A Engeper Ambiental e Perfurações, empresa brasileira com foco em soluções para perfuração, monitoramento, tratamento e gestão hídrica, tem ampliado sua atuação em projetos integrados voltados a empresas dos setores industrial, alimentício, farmacêutico, químico, agronegócio e saneamento. O modelo substitui estruturas fragmentadas por operações centralizadas que unem perfuração, monitoramento, tratamento, manutenção e reúso hídrico em uma única estratégia operacional, com foco em redução de desperdícios, aumento da eficiência e maior previsibilidade operacional.

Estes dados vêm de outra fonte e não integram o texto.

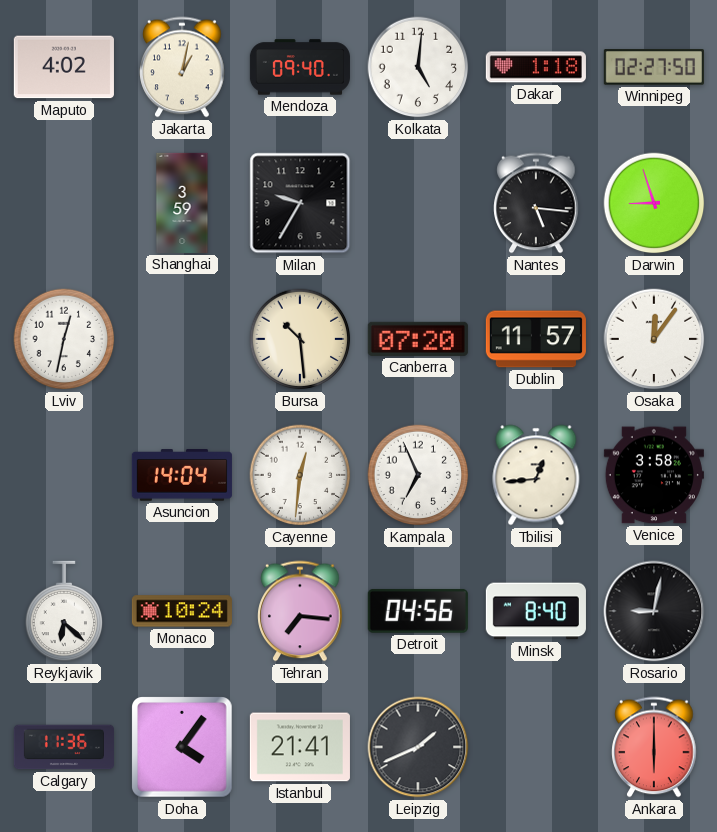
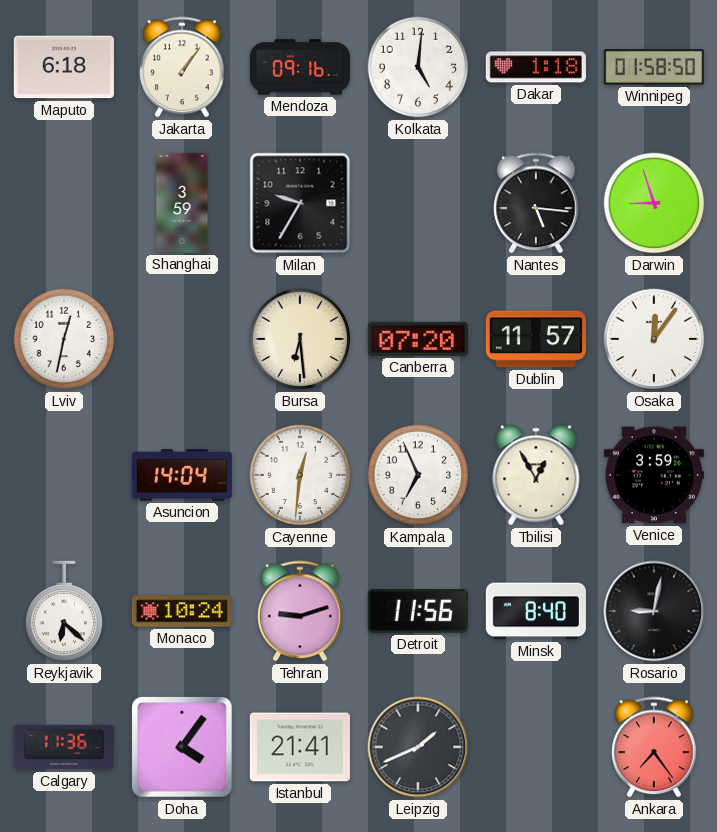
Maputo: 4:02 -> 6:18
Jakarta: 1:02 -> 1:06
Mendoza: 09:40 -> 09:16
Winnipeg: 02:27 -> 01:58
Bursa: 10:29 -> 6:29
Tbilisi: 12:44 -> 12:55
Venice: 3:58 -> 3:59
Tehran: 7:16 -> 9:12
Detroit: 04:56 -> 11:56
Ankara: 6:00 -> 7:24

A Engeper vem incorporando tecnologias de automação, telemetria e tratamento avançado capazes de reduzir etapas operacionais, perdas e custos de manutenção. Entre os avanços recentes da companhia está a evolução da tecnologia de EDR - Eletrodiálise Reversa, desenvolvida ao longo de três anos de pesquisa com investimento superior a R$ 2,4 milhões. A nova geração da solução passou a registrar eficiência 280% superior à anterior, concentrando em uma única etapa processos antes realizados em três estágios.

Na prática, o avanço permite reduzir estruturas físicas, diminuir consumo energético, simplificar operações e ampliar a durabilidade dos sistemas, especialmente em aplicações industriais e municipais que dependem de água subterrânea com alta concentração de sais. A tecnologia já está em operação piloto em municípios do Mato Grosso do Sul e foi projetada para operar de forma modular, com capacidade entre 3 e 300 m³/h.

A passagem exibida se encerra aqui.